Au programme : un camion transformé en espace ambulant de convivialité, le lauréat du budget participatif de la ville d'Angers, la maison d'édition Pour Penser, spécialisés dans les contes philosophiques pour les enfants, rétribue les auteurs sur le nombre d'imprimés et non de vendus, et qui s'élève contre Amazon...

Les interviews

  • Parmi les sujets que nous avions prévu de vous faire entendre en mars dernier dans le département de Maine-et-Loire, il y avait du lourd... du lourd et surtout du poids lourd, avec Claire Milou cofondatrice de l'association Au coin de la roue et conductrice de "Jules", 15 tonnes, un camion transformé en espace ambulant de convivialité
  • Et puis encore un jeune qui s’implique pour sa ville et la biodiversité. C’est Nicolas Audigane, un des lauréats du budget participatif 2019 lancé par la ville d’Angers.

Je ne peux que m’incliner devant la qualité des prestations et de l’inventivité des éditions Pour Penser, à Cholet. Cette petite maison qui passait pour être innovante lorsqu’elle décida à sa création, il y a 18 ans, de publier des contes philosophiques pour les enfants. La maison avait largement anticipé sur la place de la philo qui a fait depuis cette date son entrée en maternelle et dispose même d’une chaire de philosophie créée avec les enfants à l’Unesco. Il y a quelques années, nous avions relayé un appel baptisé l’AMEL, l’Abonnement pour le Maintien d’une Edition Libre, soit un financement par souscription. Aujourd’hui Pour Penser se porte bien à l’image d’une BD récente de philosophie dont le héros est Edgar Morin : Dis, raconte, comment ça marche ?. Mais surtout ces éditions continuent à penser le livre et la chaîne du livre autrement. D’où la création en 2009 du collectif des éditeurs écolo-compatibles. Et puis, pour les personnes qui ont déjà subi les outrages des droits d’auteur accordés à la louche par des éditeurs peu soucieux de rendre des comptes transparents des ventes, Pour Penser a dès le départ pris le parti de verser au minimum 10% du prix des livres à l’auteur sur la base non pas du nombre d’exemplaires vendus, mais du nombre imprimés. Pour Penser a rompu son contrat de distribution avec Amazon et refuse de passer les invendus au pilon. Du coup ces invendus sont donnés à des associations. Pour Penser compte une soixantaine d’auteurs et dispose d’un catalogue de 120 titres et l’entreprise continue à rêver à une meilleure transmission du livre et de l’écrit.

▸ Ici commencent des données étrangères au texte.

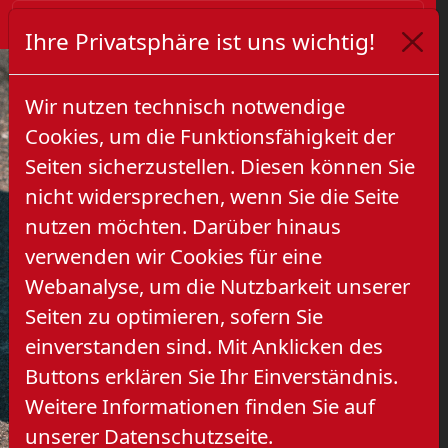
Ihre Privatsphäre ist uns wichtig!
Wir nutzen technisch notwendige
Cookies, um die Funktionsfähigkeit der
Seiten sicherzustellen. Diesen können Sie
nicht widersprechen, wenn Sie die Seite
nutzen möchten. Darüber hinaus
verwenden wir Cookies für eine
Previous
Next
Webanalyse, um die Nutzbarkeit unserer
Seiten zu optimieren, sofern Sie
einverstanden sind. Mit Anklicken des
Buttons erklären Sie Ihr Einverständnis.
Weitere Informationen finden Sie auf
unserer Datenschutzseite.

Encore une association qui mérite deux mots ou un peu plus : Femmes d’ici et d’ailleurs, à Angers, qui réunit des femmes de tous les âges, de tous les milieux et des toutes les origines. Elle organise des groupes de parole, des ateliers d’écriture et participe aux grands événements qui ne se résument pas à la seule journée du 8 mars. Parmi les initiatives, les armoires solidaires destinées à mettre à disposition des femmes et les jeunes filles en situation de précarité des protections périodiques. C’est simple, encore fallait-il y penser.